EXERCISE DATA -
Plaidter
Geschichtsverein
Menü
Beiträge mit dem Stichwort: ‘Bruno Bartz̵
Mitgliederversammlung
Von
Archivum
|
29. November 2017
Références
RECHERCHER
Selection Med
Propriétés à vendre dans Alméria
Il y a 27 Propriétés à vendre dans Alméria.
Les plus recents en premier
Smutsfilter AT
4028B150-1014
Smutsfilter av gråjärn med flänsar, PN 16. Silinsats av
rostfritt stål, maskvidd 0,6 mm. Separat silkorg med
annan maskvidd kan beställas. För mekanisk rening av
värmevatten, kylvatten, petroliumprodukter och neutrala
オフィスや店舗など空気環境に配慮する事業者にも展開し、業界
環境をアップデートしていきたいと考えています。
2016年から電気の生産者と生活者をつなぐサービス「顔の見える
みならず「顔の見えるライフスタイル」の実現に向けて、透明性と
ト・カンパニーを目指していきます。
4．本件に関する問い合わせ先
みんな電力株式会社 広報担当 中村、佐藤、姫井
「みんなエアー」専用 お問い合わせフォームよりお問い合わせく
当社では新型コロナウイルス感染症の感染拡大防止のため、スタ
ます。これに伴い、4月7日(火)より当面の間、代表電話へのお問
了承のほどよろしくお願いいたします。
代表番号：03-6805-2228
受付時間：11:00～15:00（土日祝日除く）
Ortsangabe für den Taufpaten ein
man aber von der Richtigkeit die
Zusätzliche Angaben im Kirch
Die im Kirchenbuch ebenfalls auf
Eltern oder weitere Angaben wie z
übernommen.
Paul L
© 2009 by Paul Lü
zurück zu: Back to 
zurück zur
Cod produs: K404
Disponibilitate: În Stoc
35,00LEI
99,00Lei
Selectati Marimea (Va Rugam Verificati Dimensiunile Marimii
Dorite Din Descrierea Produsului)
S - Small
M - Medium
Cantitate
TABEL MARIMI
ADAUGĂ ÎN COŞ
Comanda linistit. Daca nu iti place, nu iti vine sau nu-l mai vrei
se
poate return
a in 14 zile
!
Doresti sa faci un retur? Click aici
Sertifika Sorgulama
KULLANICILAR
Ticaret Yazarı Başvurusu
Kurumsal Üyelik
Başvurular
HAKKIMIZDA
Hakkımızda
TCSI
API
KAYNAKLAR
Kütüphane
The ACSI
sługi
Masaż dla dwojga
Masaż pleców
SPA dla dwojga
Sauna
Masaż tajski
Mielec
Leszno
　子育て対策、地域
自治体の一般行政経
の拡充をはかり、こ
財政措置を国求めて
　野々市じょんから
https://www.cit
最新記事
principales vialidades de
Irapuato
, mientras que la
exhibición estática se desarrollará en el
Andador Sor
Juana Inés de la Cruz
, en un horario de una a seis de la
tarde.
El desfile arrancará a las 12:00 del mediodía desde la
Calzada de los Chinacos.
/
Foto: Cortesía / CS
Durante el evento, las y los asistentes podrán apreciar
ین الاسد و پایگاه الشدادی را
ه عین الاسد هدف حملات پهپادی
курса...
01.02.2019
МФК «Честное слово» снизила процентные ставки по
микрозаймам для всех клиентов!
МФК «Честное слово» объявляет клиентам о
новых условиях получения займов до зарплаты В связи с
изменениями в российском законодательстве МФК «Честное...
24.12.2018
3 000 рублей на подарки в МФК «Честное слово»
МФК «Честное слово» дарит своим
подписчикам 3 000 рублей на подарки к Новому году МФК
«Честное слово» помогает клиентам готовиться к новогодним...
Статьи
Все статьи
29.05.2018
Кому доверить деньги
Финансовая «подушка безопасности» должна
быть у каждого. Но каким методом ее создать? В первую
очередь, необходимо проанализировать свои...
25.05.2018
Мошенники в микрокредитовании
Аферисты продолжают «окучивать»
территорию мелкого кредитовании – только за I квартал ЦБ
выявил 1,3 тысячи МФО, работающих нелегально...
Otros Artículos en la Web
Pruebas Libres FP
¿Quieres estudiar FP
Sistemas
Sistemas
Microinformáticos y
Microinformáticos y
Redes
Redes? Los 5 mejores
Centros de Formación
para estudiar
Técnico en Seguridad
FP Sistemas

TASK BRIEF -
Lines with "Propriétés" in the records above: copy every one of them.

SOLUTION FOR THIS TASK -
Propriétés à vendre dans Alméria
Il y a 27 Propriétés à vendre dans Alméria.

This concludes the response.